I lost all interest in anniversaries and holidays after learning of my WW's affair. Her behavior told me how meaningful holidays and anniversaries really are. I see them now as "pretend" days...


----------



## StillSearching (Feb 8, 2013)

DDay confirmed my marriage was tainted. No more pristine, me and you against the world relationship. Nothing can bring that back. Anniversaries are not the same. Nothing's the same. Bought her a ring on the 20th things were great for about a week.


----------



## PamJ (Mar 22, 2013)

Something does die when this happens. So, now, we are trying to make new memories together. We try to make time for bike rides, dinners,movies, walks, shows, whatever we can make time for. We are going to Vegas for the weekend of our anniversary week this year to see a show and have some fun.

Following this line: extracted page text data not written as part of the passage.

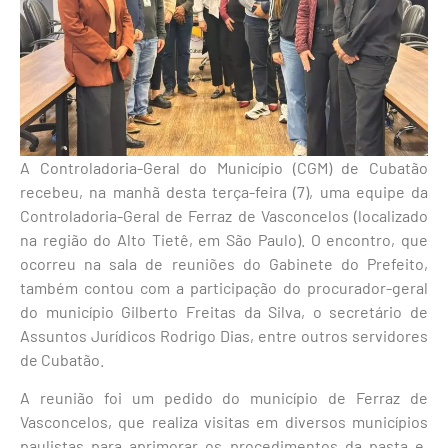
A Controladoria-Geral do Município (CGM) de Cubatão
recebeu, na manhã desta terça-feira (7), uma equipe da
Controladoria-Geral de Ferraz de Vasconcelos (localizado
na região do Alto Tietê, em São Paulo). O encontro, que
ocorreu na sala de reuniões do Gabinete do Prefeito,
também contou com a participação do procurador-geral
do município Gilberto Freitas da Silva, o secretário de
Assuntos Jurídicos Rodrigo Dias, entre outros servidores
de Cubatão.
A reunião foi um pedido do município de Ferraz de
Vasconcelos, que realiza visitas em diversos municípios
paulistas para aprimorar os procedimentos da pasta e,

We never had a real honeymoon as we had moved here a year before we got married and all our family members were still back east. So, when they came out for our wedding we did not leave for a honeymoon.

After that we were always busy with the business and then our kids so next January we are celebrating our 35th anniversary (year) in St Lucia for a week as we don't want to be there at the end of June. 

Both of these trips were his idea as he says I deserve something special. So far he's doing all the right things, but of course, I am still vigilant.


----------



## lookingforsupport (May 13, 2013)

This thread made me extremely sad - we are 6 months away from our first anniversary since DDay and I'm already dreading how hard it will be for her. Sounds like there are two options - ignore it or really work super hard to make it special (middle ground sounds like it just feels awkward for both). Maybe as it gets closer I'll ask her what her preference is, since I would want to honor that above all else.


----------



## sammy3 (Jun 5, 2011)

My mom's birthday, my birthday, my brothers birthday, and my wedding anniversary all on the same day! Huge mistake to ever marry on a milestone!!! 

~sammy


----------